◆ Try it:
Find each line of the material below in which the word "reference" occurs, and return it.

◆ The data:
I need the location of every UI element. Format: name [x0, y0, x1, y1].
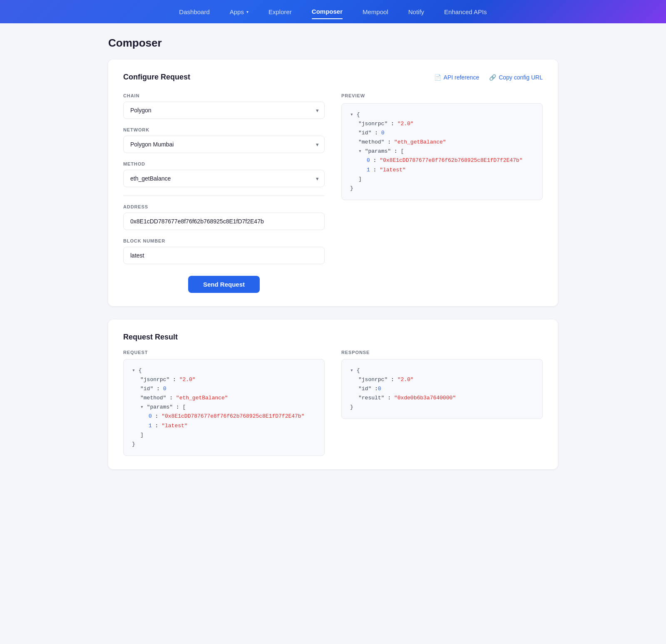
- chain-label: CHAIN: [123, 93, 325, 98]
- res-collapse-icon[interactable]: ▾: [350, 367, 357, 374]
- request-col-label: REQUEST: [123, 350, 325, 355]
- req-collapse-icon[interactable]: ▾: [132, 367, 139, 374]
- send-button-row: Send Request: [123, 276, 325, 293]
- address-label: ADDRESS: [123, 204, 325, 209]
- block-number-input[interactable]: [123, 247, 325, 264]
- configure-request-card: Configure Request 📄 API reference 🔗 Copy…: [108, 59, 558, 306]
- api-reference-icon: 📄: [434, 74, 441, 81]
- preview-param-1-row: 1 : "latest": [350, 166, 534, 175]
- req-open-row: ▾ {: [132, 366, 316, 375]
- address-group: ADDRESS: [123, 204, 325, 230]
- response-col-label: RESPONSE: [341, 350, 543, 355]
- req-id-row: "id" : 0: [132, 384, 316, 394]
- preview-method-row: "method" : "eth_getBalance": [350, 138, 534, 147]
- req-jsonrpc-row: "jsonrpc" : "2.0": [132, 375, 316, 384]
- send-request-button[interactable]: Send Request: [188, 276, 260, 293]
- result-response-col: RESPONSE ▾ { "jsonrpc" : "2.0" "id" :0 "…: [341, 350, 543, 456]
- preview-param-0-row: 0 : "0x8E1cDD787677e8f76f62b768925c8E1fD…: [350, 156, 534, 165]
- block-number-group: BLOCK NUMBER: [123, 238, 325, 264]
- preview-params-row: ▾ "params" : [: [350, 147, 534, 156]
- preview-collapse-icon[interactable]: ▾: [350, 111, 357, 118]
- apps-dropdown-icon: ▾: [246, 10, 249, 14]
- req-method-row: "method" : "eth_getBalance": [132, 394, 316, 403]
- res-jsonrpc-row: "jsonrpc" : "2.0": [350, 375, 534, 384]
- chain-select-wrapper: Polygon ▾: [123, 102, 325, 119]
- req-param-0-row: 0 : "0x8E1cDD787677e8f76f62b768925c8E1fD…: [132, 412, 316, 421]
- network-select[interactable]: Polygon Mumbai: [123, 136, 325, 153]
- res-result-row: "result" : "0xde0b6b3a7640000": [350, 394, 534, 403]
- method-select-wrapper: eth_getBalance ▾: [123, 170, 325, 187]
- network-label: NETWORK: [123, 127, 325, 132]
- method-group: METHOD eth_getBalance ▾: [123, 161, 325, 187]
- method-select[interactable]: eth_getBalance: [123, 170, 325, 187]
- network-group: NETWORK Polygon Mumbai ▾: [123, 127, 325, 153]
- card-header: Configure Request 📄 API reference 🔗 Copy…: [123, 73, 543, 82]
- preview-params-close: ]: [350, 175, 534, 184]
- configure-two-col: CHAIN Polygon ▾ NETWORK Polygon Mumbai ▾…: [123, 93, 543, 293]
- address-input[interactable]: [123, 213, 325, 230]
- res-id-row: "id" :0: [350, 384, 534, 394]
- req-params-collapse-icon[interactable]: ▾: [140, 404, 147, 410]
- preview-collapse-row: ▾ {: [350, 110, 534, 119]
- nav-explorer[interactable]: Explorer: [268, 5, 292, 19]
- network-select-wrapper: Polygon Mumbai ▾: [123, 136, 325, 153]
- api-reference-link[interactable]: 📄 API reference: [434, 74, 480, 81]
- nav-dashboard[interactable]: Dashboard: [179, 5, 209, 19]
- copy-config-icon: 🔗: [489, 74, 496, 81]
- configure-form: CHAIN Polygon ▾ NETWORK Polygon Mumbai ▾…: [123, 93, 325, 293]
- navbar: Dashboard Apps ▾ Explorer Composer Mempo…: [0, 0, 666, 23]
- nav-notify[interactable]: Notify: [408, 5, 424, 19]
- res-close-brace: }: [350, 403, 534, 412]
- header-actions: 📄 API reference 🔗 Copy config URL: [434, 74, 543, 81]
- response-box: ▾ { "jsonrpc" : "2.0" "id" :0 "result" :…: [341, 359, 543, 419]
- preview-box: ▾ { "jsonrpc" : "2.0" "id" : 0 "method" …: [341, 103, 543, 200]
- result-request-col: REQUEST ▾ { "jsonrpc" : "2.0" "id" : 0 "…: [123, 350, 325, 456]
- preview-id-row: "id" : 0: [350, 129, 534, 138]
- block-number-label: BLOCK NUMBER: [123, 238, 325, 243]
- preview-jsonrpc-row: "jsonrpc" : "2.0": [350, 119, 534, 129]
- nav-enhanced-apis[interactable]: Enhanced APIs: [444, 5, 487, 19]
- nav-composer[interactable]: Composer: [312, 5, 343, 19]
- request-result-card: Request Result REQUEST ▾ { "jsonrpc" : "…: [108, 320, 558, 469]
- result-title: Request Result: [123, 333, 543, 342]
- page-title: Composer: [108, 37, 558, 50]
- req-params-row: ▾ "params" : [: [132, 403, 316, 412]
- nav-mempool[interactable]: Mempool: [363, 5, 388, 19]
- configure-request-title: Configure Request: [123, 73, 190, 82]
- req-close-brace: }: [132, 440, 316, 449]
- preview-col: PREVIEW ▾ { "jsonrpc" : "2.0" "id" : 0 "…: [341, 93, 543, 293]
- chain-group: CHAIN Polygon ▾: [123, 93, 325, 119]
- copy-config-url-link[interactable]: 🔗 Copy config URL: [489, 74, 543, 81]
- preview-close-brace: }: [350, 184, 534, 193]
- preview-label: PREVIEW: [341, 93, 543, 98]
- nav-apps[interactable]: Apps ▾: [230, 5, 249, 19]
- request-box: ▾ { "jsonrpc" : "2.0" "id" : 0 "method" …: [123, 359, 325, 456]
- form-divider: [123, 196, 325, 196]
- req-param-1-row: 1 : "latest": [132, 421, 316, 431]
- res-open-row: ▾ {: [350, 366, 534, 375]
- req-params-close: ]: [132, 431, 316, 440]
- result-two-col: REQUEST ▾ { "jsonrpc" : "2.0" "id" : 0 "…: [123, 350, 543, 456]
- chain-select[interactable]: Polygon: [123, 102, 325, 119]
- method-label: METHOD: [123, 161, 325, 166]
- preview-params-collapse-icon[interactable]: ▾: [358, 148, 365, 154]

◆ The completed task:
- configure-request-card: Configure Request 📄 API reference 🔗 Copy…: [108, 59, 558, 306]
- api-reference-icon: 📄: [434, 74, 441, 81]
- card-header: Configure Request 📄 API reference 🔗 Copy…: [123, 73, 543, 82]
- api-reference-link[interactable]: 📄 API reference: [434, 74, 480, 81]
- header-actions: 📄 API reference 🔗 Copy config URL: [434, 74, 543, 81]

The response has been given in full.